Reanalyses of Randomized Clinical Trial Data

Shanil Ebrahim, PhD1,2,3,4; Zahra N. Sohani, MSc2,5; Luis Montoya, DDS6; Arnav Agarwal, BSc7; Kristian Thorlund, PhD1,2; Edward J. Mills, PhD1,2,8; John P. A. Ioannidis, MD, DSc1,9,10,11

Importance  Reanalyses of randomized clinical trial (RCT) data may help the scientific community assess the validity of reported trial results.
Objectives  To identify published reanalyses of RCT data, to characterize methodological and other differences between the original trial and reanalysis, to evaluate the independence of authors performing the reanalyses, and to assess whether the reanalysis changed interpretations from the original article about the types or numbers of patients who should be treated.

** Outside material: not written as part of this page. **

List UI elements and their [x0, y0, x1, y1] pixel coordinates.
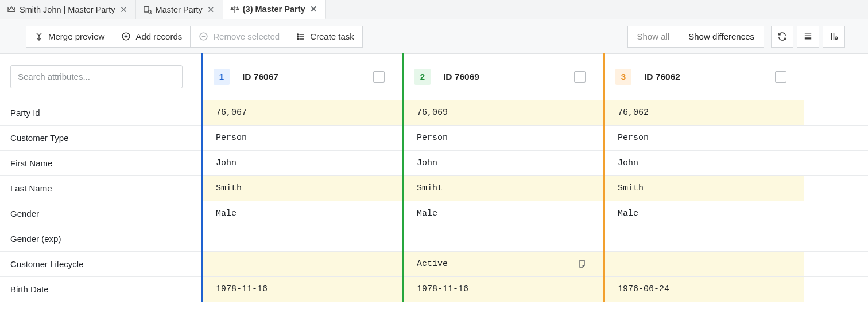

Design  We completed an electronic search of MEDLINE from inception to March 9, 2014, to identify all published studies that completed a reanalysis of individual patient data from previously published RCTs addressing the same hypothesis as the original RCT. Four data extractors independently screened articles and extracted data.
Main Outcomes and Measures  Changes in direction and magnitude of treatment effect, statistical significance, and interpretation about the types or numbers of patients who should be treated.
Results  We identified 37 eligible reanalyses in 36 published articles, 5 of which were performed by entirely independent authors (2 based on publicly available data and 2 on data that were provided on request; data availability was unclear for 1). Reanalyses differed most commonly in statistical or analytical approaches (n = 18) and in definitions or measurements of the outcome of interest (n = 12). Four reanalyses changed the direction and 2 changed the magnitude of treatment effect, whereas 4 led to changes in statistical significance of findings. Thirteen reanalyses (35%) led to interpretations different from that of the original article, 3 (8%) showing that different patients should be treated; 1 (3%), that fewer patients should be treated; and 9 (24%), that more patients should be treated.
Conclusions and Relevance  A small number of reanalyses of RCTs have been published to date. Only a few were conducted by entirely independent authors. Thirty-five percent of published reanalyses led to changes in findings that implied conclusions different from those of the original article about the types and number of patients who should be treated.